Please go see your doctor. He’ll know what to do.

Anatelostaxus's avatar

I speak 4 languages fluently. 7 others, in bits and pieces.. though enough to avoid getting lost in their corresponding countries. I am an English EFL Teacher and my students are always satisfied with my lessons. At the end of each scholastic year they improve in their abilities in English at least, let’s say.. a full 50–60 % from where they were when they started. I am writing several novels. Few of though have reached completion. I am an expert in theology, esoteric subjects and philosophy. I have many interests. perhaps too many.
Often I’ve questioned myself whether I’ve done well, since my first ages of youth, to concentrate on so many things. The result I’ve had was in fact a lot of satisfaction with my half-accomplishments and a lot of things left yet incomplete. When I was a child I was diagnosed for ADD, dyslexia, asm… almost anything excluding only bbc & cia.
There’s also a good dose of OCD in the family.
Whether it’s a mental disorder or not, if handled with acknowledgment and knowledge you might be able to pull out uncommon qualities from your inner self. If you pay great attention to your ‘day-dreams’ .. more than you might to fear / worry.
You might not become an expert in all the fields that interest you, but you might become an unquestioned super expert in the one that you hold most at heart. Don’t let the anxiety of not being able to stick with one single book get to you. In my modest ( and perhaps unprofessional ) opinion, skipping from one text to another can train your mind to get a grasp on diverse tracks of thought simultaneously. Which is very good. It makes you a good listener, thinker, writer.. one of the only inconveniences is that your thought process becomes gradually more and more complex, especially for others to follow.
I believe you can train almost anything amongst your mental facilities. Especially focus. It’s not easy in the beginning. Then again.. what is, among the truly good and useful things.
– Take one apparently useless object.
– something you can’t find a logical use for in the moment you apply yourself to this exercise.
– stare at it. For about 15 minutes a day. that’s it.
– block out all sort of thoughts that might occur whilst doing nothing.
– block out all eventual theories on how the object could be used.
– think of nothing.
– you will find that nothingness itself has a constructive function (at least in this case )

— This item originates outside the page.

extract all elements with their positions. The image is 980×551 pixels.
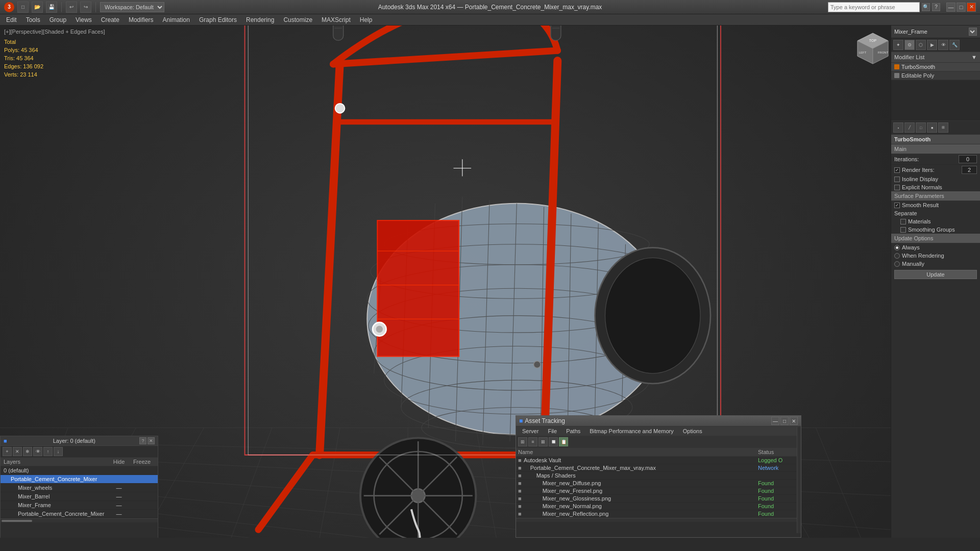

Though I believe and strongly recommend what I said I do suggest that you consult various reliable sources, professional individuals ( possibly whom you trust ), less you risk jeopardize your precious mind.
But in the end, it all depends on you. deep within your mind, you ‘know’ what is best for your brain.
Listen to intuition.
Don’t just believe and give for granted the first opinion, even if professional. Observe everything and formulate objective opinions and personal observations.
Know that everyone has a different track of mind. we all work differently in there. it’s almost frightening how different we are. Consider this and decide how to judge or adopt external judgments on your mind. Psychology and psychiatry are based on basic stepping stones. there always are fundamental point to which orthodoxy or totalism cannot be applied ( fully ).
All is relative.
chose wisely considering all things before judging or accepting judgment.

Darwin's avatar

I, too, would suggest talking to a doctor. Your sort of behavior is how ADD often presents in females. One way to know for certain that it is ADD is to try Ritalin. If it makes a huge difference immediately, then you are ADD. If it doesn’t change anything or makes things worse, you are not ADD.

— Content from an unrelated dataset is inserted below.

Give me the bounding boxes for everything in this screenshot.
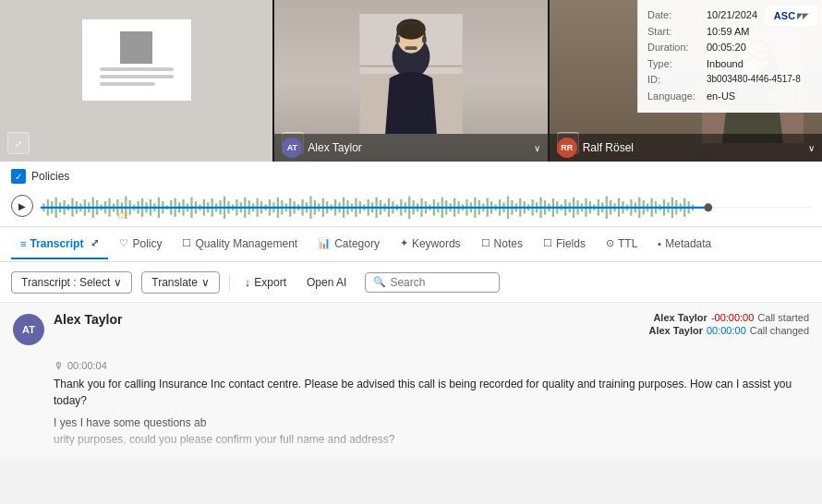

My brother started taking Ritalin in his fifties and is functioning much better now, and my cousin started taking it in his sixties and for the first time in his life he has been able to stay married to the same woman for more than a year or two. I believe they are coming up on their 10th anniversary now.

Once it is determined that you are ADD (if it is so determined), a therapist or psychologist can help you develop tools to deal with it, so medication may not be the only answer or even the final answer. In a way your dad is right, but the problem is that some of us need outside help to develop the ability to make ourselves do something such as concentrate.